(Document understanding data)
▬▬▬
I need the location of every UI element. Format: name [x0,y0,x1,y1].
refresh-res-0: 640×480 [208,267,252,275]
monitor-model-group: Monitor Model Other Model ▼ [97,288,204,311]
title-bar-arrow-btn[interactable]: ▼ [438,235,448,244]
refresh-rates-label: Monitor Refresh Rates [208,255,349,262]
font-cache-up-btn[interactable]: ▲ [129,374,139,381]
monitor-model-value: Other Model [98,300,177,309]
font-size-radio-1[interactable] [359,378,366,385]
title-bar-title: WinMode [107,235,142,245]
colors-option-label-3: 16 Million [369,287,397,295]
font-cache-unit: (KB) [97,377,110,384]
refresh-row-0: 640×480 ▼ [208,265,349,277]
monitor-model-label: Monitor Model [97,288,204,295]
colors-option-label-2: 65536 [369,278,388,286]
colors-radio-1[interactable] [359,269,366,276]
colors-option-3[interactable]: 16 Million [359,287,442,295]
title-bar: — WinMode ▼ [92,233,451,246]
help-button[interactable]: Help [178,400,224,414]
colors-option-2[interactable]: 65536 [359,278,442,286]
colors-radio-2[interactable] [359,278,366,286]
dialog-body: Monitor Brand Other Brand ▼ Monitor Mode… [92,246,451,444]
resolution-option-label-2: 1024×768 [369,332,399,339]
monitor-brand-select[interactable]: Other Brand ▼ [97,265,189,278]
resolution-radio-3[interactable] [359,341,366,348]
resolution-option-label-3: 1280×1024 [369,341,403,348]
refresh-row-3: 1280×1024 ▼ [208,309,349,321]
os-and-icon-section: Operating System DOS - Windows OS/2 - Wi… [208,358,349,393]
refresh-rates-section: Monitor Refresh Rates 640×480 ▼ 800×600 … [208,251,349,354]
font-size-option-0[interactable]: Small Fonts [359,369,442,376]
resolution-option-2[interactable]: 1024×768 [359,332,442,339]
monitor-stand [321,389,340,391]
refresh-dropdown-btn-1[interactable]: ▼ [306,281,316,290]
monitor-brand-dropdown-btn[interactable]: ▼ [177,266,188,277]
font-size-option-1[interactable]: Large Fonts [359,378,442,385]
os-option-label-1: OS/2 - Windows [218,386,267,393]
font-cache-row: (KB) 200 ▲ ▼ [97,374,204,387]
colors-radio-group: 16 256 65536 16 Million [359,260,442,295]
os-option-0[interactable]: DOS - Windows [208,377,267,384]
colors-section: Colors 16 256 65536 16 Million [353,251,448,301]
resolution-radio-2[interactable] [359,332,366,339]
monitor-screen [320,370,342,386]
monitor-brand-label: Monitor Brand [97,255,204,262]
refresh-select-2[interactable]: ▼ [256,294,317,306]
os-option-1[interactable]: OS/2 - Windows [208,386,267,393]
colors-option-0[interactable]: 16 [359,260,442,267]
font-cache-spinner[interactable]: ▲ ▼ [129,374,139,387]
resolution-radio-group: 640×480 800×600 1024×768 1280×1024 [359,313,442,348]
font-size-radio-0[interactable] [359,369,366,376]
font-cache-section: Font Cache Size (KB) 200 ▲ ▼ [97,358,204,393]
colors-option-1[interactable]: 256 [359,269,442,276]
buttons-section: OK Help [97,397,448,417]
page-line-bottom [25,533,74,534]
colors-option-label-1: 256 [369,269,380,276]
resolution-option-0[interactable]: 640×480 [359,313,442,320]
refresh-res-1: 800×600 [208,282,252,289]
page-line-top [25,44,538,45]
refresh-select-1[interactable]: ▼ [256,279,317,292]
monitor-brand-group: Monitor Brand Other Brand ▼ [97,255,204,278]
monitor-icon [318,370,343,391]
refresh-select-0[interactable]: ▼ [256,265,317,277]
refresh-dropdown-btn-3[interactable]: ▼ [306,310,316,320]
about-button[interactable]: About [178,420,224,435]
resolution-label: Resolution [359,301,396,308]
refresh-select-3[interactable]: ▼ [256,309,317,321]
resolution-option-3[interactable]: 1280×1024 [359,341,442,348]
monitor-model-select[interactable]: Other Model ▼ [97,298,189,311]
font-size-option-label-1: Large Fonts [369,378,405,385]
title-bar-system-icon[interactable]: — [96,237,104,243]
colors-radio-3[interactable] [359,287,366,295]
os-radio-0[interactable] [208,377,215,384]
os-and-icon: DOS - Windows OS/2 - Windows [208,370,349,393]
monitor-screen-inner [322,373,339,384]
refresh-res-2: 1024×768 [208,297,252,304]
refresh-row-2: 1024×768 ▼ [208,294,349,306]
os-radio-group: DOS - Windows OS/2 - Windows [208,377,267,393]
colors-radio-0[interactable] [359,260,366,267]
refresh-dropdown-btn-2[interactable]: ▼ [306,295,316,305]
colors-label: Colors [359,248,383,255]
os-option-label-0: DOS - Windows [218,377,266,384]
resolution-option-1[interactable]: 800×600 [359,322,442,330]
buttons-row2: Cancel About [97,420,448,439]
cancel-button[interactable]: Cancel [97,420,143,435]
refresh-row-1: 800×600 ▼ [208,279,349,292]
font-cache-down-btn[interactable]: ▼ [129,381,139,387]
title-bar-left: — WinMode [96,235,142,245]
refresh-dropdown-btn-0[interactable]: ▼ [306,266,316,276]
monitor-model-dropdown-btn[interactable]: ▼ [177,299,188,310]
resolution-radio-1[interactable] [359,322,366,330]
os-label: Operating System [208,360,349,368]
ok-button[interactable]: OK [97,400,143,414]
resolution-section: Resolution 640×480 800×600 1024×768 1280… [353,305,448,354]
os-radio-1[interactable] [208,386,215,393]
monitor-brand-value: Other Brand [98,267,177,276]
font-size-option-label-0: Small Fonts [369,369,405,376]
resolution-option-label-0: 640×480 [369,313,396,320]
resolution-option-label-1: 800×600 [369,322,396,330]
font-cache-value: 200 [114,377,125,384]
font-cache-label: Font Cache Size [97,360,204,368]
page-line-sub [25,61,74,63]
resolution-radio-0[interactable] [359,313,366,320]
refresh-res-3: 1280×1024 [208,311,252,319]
▬▬▬
What the task requires
Your answer must consist of every line above, reproduced exactly.

Response to the exercise
I need the location of every UI element. Format: name [x0,y0,x1,y1].
refresh-res-0: 640×480 [208,267,252,275]
monitor-model-group: Monitor Model Other Model ▼ [97,288,204,311]
title-bar-arrow-btn[interactable]: ▼ [438,235,448,244]
refresh-rates-label: Monitor Refresh Rates [208,255,349,262]
font-cache-up-btn[interactable]: ▲ [129,374,139,381]
monitor-model-value: Other Model [98,300,177,309]
font-size-radio-1[interactable] [359,378,366,385]
title-bar-title: WinMode [107,235,142,245]
colors-option-label-3: 16 Million [369,287,397,295]
font-cache-unit: (KB) [97,377,110,384]
refresh-row-0: 640×480 ▼ [208,265,349,277]
monitor-model-label: Monitor Model [97,288,204,295]
colors-option-label-2: 65536 [369,278,388,286]
colors-radio-1[interactable] [359,269,366,276]
colors-option-3[interactable]: 16 Million [359,287,442,295]
title-bar: — WinMode ▼ [92,233,451,246]
help-button[interactable]: Help [178,400,224,414]
colors-option-2[interactable]: 65536 [359,278,442,286]
colors-radio-2[interactable] [359,278,366,286]
dialog-body: Monitor Brand Other Brand ▼ Monitor Mode… [92,246,451,444]
resolution-option-label-2: 1024×768 [369,332,399,339]
monitor-brand-select[interactable]: Other Brand ▼ [97,265,189,278]
resolution-radio-3[interactable] [359,341,366,348]
resolution-option-label-3: 1280×1024 [369,341,403,348]
refresh-row-3: 1280×1024 ▼ [208,309,349,321]
os-and-icon-section: Operating System DOS - Windows OS/2 - Wi… [208,358,349,393]
refresh-rates-section: Monitor Refresh Rates 640×480 ▼ 800×600 … [208,251,349,354]
font-size-option-0[interactable]: Small Fonts [359,369,442,376]
resolution-option-2[interactable]: 1024×768 [359,332,442,339]
monitor-stand [321,389,340,391]
refresh-dropdown-btn-1[interactable]: ▼ [306,281,316,290]
monitor-brand-dropdown-btn[interactable]: ▼ [177,266,188,277]
font-size-option-1[interactable]: Large Fonts [359,378,442,385]
os-option-label-1: OS/2 - Windows [218,386,267,393]
font-cache-row: (KB) 200 ▲ ▼ [97,374,204,387]
colors-radio-group: 16 256 65536 16 Million [359,260,442,295]
os-option-0[interactable]: DOS - Windows [208,377,267,384]
colors-section: Colors 16 256 65536 16 Million [353,251,448,301]
resolution-radio-2[interactable] [359,332,366,339]
monitor-screen [320,370,342,386]
monitor-brand-label: Monitor Brand [97,255,204,262]
refresh-select-2[interactable]: ▼ [256,294,317,306]
os-option-1[interactable]: OS/2 - Windows [208,386,267,393]
colors-option-0[interactable]: 16 [359,260,442,267]
font-cache-spinner[interactable]: ▲ ▼ [129,374,139,387]
resolution-radio-group: 640×480 800×600 1024×768 1280×1024 [359,313,442,348]
font-size-radio-0[interactable] [359,369,366,376]
font-cache-section: Font Cache Size (KB) 200 ▲ ▼ [97,358,204,393]
colors-option-1[interactable]: 256 [359,269,442,276]
buttons-section: OK Help [97,397,448,417]
page-line-bottom [25,533,74,534]
colors-option-label-1: 256 [369,269,380,276]
resolution-option-0[interactable]: 640×480 [359,313,442,320]
refresh-res-1: 800×600 [208,282,252,289]
page-line-top [25,44,538,45]
refresh-select-1[interactable]: ▼ [256,279,317,292]
monitor-brand-group: Monitor Brand Other Brand ▼ [97,255,204,278]
monitor-icon [318,370,343,391]
refresh-select-0[interactable]: ▼ [256,265,317,277]
refresh-dropdown-btn-3[interactable]: ▼ [306,310,316,320]
about-button[interactable]: About [178,420,224,435]
resolution-label: Resolution [359,301,396,308]
refresh-select-3[interactable]: ▼ [256,309,317,321]
resolution-option-3[interactable]: 1280×1024 [359,341,442,348]
monitor-model-select[interactable]: Other Model ▼ [97,298,189,311]
font-size-option-label-1: Large Fonts [369,378,405,385]
title-bar-system-icon[interactable]: — [96,237,104,243]
colors-radio-3[interactable] [359,287,366,295]
os-radio-0[interactable] [208,377,215,384]
os-and-icon: DOS - Windows OS/2 - Windows [208,370,349,393]
monitor-screen-inner [322,373,339,384]
refresh-res-2: 1024×768 [208,297,252,304]
refresh-row-2: 1024×768 ▼ [208,294,349,306]
os-radio-group: DOS - Windows OS/2 - Windows [208,377,267,393]
colors-radio-0[interactable] [359,260,366,267]
refresh-dropdown-btn-2[interactable]: ▼ [306,295,316,305]
colors-label: Colors [359,248,383,255]
os-option-label-0: DOS - Windows [218,377,266,384]
resolution-option-1[interactable]: 800×600 [359,322,442,330]
buttons-row2: Cancel About [97,420,448,439]
cancel-button[interactable]: Cancel [97,420,143,435]
refresh-row-1: 800×600 ▼ [208,279,349,292]
font-cache-down-btn[interactable]: ▼ [129,381,139,387]
title-bar-left: — WinMode [96,235,142,245]
refresh-dropdown-btn-0[interactable]: ▼ [306,266,316,276]
monitor-model-dropdown-btn[interactable]: ▼ [177,299,188,310]
resolution-radio-1[interactable] [359,322,366,330]
os-label: Operating System [208,360,349,368]
ok-button[interactable]: OK [97,400,143,414]
resolution-section: Resolution 640×480 800×600 1024×768 1280… [353,305,448,354]
os-radio-1[interactable] [208,386,215,393]
monitor-brand-value: Other Brand [98,267,177,276]
font-size-option-label-0: Small Fonts [369,369,405,376]
resolution-option-label-0: 640×480 [369,313,396,320]
resolution-option-label-1: 800×600 [369,322,396,330]
font-cache-value: 200 [114,377,125,384]
font-cache-label: Font Cache Size [97,360,204,368]
page-line-sub [25,61,74,63]
resolution-radio-0[interactable] [359,313,366,320]
refresh-res-3: 1280×1024 [208,311,252,319]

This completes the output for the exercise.